Clara Corrêa

Quem cuida de quem sempre cuida?


Publicado em 21/05/2025, por Clara Corrêa.

Quem cuida de quem sempre cuida?

Por Clara Corrêa, Psicóloga Clínica- Psicanalista. Pós-graduada em Saúde Mental,
Psicopatologia e Atenção Psicossocial.

Entre os muitos papéis historicamente atribuídos às mulheres, o de cuidadora parece ter se
consolidado como uma espécie de identidade social quase inquestionável. A mulher que cuida
— dos filhos, dos pais, dos parceiros, das amigas, do ambiente de trabalho — muitas vezes
não apenas desempenha esse papel, como o incorpora de forma tão profunda que passa a se
confundir com ele.

Na prática clínica, é comum que essa figura apareça de forma sutil, vestida de generosidade,
eficiência e força. São mulheres que sabem ouvir, prever necessidades, sustentar
emocionalmente quem está à volta. No entanto, essas mesmas mulheres, quando confrontadas
com a possibilidade de receber cuidado, geralmente se retraem. Sentem-se desconfortáveis,
envergonhadas ou até mesmo indignas de acolhimento.

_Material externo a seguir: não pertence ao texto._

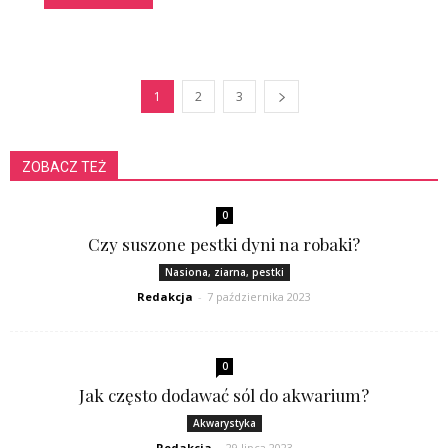
1
2
3
ZOBACZ TEŻ
0
Czy suszone pestki dyni na robaki?
Nasiona, ziarna, pestki
Redakcja
-
7 października 2023
0
Jak często dodawać sól do akwarium?
Akwarystyka
Redakcja
-
29 lipca 2023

Esse paradoxo — de quem oferece tanto e aceita tão pouco — pode ser um dos sinais mais
silenciosos de esgotamento emocional. E mais do que isso: pode revelar uma desconexão
profunda com os próprios afetos.

A escritora e psicanalista Clarissa Pinkola Estés, no livro Mulheres que Correm com os Lobos,
traz uma imagem potente que ajuda a pensar essa dinâmica. Ela escreve:
“Quando uma mulher se compromete demais, ela se afasta de sua própria
natureza selvagem.”

A natureza selvagem, aqui, não remete à desordem, mas àquilo que é vital, instintivo, pulsante.
É a capacidade de sentir com liberdade, de se posicionar, de reconhecer seus próprios limites.
Quando o compromisso com o outro se torna excessivo — seja por amor, por lealdade, por
medo de não ser necessária — esse vínculo com a parte mais autêntica de si mesma vai se
enfraquecendo.

Cuidar do outro, quando não atravessado por uma escuta interna, pode virar um esconderijo.
Um modo sofisticado de se manter ocupada demais para olhar para as próprias dores. E
muitas vezes, o cuidado oferecido ao outro é exatamente aquilo que se evita em si: escuta,
acolhimento, pausa.

Por isso, na clínica, não é raro que a escuta se volte para esse ponto de torção: o que se
esconde por trás do gesto de cuidar? O que é que não se sustenta quando o cuidado precisa
ser recebido?

A mulher que tudo suporta pode estar, aos poucos, se perdendo de si. E recuperar o vínculo
com essa “natureza selvagem” — que pulsa por dentro, silenciosamente — talvez seja o passo
mais difícil, e mais urgente, da sua trajetória de cuidado.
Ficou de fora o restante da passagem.